Transcribe the listing from its top line through the line with "MAXUS Series (172, 1264)". Keep it exact, both ends included, and add nothing.

•••

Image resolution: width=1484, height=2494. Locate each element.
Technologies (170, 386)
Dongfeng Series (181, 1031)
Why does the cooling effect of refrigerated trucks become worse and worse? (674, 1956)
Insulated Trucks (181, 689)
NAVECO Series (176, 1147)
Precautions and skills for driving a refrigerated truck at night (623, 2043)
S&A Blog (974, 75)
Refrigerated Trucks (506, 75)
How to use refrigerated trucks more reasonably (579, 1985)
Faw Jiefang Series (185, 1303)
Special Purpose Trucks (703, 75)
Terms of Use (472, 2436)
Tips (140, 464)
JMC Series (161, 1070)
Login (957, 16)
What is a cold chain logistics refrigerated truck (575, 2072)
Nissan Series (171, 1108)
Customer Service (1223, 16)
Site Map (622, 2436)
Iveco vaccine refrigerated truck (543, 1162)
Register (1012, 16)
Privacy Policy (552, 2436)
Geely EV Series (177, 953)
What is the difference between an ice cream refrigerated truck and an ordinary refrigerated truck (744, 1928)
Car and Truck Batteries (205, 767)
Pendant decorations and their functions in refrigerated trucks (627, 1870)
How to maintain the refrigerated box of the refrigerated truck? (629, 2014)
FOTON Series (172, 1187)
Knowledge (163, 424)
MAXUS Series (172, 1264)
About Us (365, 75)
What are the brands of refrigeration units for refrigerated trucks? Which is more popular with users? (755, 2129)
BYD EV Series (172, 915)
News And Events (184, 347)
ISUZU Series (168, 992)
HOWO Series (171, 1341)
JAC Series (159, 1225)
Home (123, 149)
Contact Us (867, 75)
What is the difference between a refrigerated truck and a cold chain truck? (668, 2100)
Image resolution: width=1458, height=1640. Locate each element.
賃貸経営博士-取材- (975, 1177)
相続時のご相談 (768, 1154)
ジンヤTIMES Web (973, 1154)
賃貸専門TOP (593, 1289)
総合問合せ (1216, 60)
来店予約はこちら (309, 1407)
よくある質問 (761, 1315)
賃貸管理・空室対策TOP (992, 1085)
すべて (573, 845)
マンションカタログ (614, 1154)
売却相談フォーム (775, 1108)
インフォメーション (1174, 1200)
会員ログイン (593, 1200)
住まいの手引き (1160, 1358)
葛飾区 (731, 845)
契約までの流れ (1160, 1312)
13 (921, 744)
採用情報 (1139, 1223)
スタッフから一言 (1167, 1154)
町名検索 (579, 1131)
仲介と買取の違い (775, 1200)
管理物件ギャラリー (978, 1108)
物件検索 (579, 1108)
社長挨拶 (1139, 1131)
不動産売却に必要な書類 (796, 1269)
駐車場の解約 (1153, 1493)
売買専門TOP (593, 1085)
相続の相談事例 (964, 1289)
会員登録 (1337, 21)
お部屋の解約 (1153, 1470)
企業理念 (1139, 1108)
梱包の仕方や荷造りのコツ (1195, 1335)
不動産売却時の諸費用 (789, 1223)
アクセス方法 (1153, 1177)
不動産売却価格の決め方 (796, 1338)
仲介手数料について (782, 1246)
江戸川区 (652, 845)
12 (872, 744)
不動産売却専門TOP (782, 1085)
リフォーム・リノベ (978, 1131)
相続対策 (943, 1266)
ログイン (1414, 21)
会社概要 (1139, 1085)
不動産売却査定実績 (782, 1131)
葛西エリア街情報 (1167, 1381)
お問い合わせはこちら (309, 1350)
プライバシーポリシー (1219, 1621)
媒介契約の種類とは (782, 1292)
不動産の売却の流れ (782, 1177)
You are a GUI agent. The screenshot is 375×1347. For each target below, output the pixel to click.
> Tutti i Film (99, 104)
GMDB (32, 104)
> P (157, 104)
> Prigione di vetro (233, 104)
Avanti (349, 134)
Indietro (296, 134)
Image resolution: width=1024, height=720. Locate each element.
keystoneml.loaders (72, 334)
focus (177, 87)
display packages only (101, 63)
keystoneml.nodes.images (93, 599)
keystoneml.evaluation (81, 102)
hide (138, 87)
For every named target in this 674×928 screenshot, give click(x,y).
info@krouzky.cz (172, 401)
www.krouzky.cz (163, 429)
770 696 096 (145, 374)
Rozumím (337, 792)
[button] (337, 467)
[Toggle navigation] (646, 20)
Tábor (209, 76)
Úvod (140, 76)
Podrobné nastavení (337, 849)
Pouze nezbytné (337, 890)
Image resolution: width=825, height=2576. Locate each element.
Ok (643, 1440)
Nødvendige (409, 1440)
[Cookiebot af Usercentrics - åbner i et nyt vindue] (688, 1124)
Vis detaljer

•••

# SOLUTION TO THE EXERCISE:
Image resolution: width=1484, height=2494. Locate each element.
Technologies (170, 386)
Dongfeng Series (181, 1031)
Why does the cooling effect of refrigerated trucks become worse and worse? (674, 1956)
Insulated Trucks (181, 689)
NAVECO Series (176, 1147)
Precautions and skills for driving a refrigerated truck at night (623, 2043)
S&A Blog (974, 75)
Refrigerated Trucks (506, 75)
How to use refrigerated trucks more reasonably (579, 1985)
Faw Jiefang Series (185, 1303)
Special Purpose Trucks (703, 75)
Terms of Use (472, 2436)
Tips (140, 464)
JMC Series (161, 1070)
Login (957, 16)
What is a cold chain logistics refrigerated truck (575, 2072)
Nissan Series (171, 1108)
Customer Service (1223, 16)
Site Map (622, 2436)
Iveco vaccine refrigerated truck (543, 1162)
Register (1012, 16)
Privacy Policy (552, 2436)
Geely EV Series (177, 953)
What is the difference between an ice cream refrigerated truck and an ordinary refrigerated truck (744, 1928)
Car and Truck Batteries (205, 767)
Pendant decorations and their functions in refrigerated trucks (627, 1870)
How to maintain the refrigerated box of the refrigerated truck? (629, 2014)
FOTON Series (172, 1187)
Knowledge (163, 424)
MAXUS Series (172, 1264)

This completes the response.